Du bist nicht mein Feind
Ein Satz machte den Israeli Ronny Edry im Frühling 2012 weltweit bekannt. Er hat gesagt: „Du bist nicht mein Feind!“. Ronny Edry, Familienvater und Designer, startete mit diesem Satz eine ungewöhnliche Aktion gegen die politische Propaganda seines Landes. Über Facebook verschickt er ein privates Familienfoto an ihm fremde Menschen im angeblichen „Feindesland“ Iran. Daran knüpft er die Botschaft: „Iraner, wir werden niemals euer Land bombardieren, wir lieben euch! Damit ein Krieg zwischen uns entstehen kann, müssen wir zunächst einander hassen! Wir hassen Euch nicht!“ Anschließend forderte er alle auf, die die Botschaft gelesen haben, diesen Satz weiterzuverbreiten.
Und tatsächlich – die Menschen aus dem Iran antworteten: „Meine israelischen Freunde. Ich hasse Euch nicht. Ich will keinen Krieg. Ich will Liebe und Frieden!“ Binnen einer Woche senden 40.000 Menschen aus Israel und Iran sich gegenseitig genau diese Botschaft. Jeweils mit ihrem persönlichem Foto. Und wie eine Lawine geht diese Aktion weiter. Menschen aus anderen Krisengebieten schließen sich an. Sie senden sich gegenseitig Friedenserklärungen mit ihren Bildern. Aus angeblichen Feinden werden Menschen mit Gesichtern. ISeitdem gehen Millionen dieser Botschaften um die Welt. Eine politische Protestbewegung entsteht. Mit scheinbar harmlosen Worten will sie die Eskalation von Gewalt aufhalten.
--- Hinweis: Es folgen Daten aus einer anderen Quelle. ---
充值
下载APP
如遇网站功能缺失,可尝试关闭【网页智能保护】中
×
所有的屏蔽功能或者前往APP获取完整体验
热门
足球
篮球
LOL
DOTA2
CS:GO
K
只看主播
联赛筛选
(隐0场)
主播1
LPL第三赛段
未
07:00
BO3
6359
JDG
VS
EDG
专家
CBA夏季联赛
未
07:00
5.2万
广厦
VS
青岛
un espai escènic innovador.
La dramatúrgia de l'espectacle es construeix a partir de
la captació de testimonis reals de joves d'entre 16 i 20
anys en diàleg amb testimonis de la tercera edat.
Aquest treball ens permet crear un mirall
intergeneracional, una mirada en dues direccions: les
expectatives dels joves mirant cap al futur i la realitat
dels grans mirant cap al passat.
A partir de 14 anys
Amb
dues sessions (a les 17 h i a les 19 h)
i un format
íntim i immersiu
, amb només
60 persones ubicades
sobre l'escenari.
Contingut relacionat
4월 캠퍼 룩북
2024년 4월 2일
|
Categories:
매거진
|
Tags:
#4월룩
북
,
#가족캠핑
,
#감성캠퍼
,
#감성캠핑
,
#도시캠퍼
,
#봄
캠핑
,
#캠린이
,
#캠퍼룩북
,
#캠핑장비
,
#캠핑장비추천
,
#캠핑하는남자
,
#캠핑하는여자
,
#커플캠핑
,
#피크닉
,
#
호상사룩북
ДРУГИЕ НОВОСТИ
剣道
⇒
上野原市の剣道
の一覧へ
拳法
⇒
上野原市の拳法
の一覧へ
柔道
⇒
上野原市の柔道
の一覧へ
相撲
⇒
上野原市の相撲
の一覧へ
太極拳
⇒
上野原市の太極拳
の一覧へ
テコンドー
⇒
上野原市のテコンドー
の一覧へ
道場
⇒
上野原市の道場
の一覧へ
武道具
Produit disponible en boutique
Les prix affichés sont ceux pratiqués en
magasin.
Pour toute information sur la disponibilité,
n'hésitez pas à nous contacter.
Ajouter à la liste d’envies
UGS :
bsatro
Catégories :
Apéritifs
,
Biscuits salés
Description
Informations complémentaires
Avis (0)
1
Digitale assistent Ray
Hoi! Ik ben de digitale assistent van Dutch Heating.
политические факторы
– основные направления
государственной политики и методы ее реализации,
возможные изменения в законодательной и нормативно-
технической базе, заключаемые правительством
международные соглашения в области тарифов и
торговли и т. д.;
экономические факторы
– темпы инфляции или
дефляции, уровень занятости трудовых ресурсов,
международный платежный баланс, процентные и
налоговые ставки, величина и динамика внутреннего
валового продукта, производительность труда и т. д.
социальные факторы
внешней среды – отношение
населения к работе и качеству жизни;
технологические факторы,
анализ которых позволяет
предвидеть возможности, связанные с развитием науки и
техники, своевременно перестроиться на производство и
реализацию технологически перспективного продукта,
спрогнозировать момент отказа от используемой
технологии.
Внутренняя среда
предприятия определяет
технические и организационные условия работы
Als ich die kurze Botschaft von Ronny Edry im Internet zum ersten Mal anklickte, fesselte mich der Blick seiner Augen. Auf gleicher Höhe mit mir auf meinem Bildschirm sah er mir direkt in die Augen. Ich hätte es nicht mehr gewagt, sein Friedensangebot abzulehnen, wo ich ihn doch so gut wie persönlich kennengelernt hatte.
„Du bist nicht mein Feind“ – eigentlich ein uralter Grundsatz, denn das zentrale Gebot der Bibel heißt: „Du sollst Deinen Nächsten lieben wie Dich selbst“. Im vertrauten Miteinander erfordert das keine besondere Anstrengung. Brisanz gewinnt dieser Satz von Jesus aber da, wo Menschen nicht mehr als einzelne gesehen werden, sondern als Angehörige eine Gruppe. Er ist brisant, wo in angeblich nationalem Interesse Feindschaft geschürt und Feindbilder verbreitet werden. Was Ronny Edry getan hat, zeugt von Mut. Er hat in seinen Worten ausgesprochen: Ich liebe Dich, Nächster. Du bist nicht mein Feind. Wenn ich einzelne Menschen anschaue, kann ich besser darüber nachdenken: Werden die Bilder, Vorstellungen und Vorurteile, die ich von meinem Gegenüber habe, ihm wirklich gerecht? Kenne ich ihn wirklich? Weiß ich tatsächlich, was sie will und was ihm gut tut?
Durch die Begegnung mit Edry fühle ich mich neu herausgefordert, mir diese Fragen zu stellen. Und so auf andere Menschen zuzugehen, ihnen in die Augen zu schauen.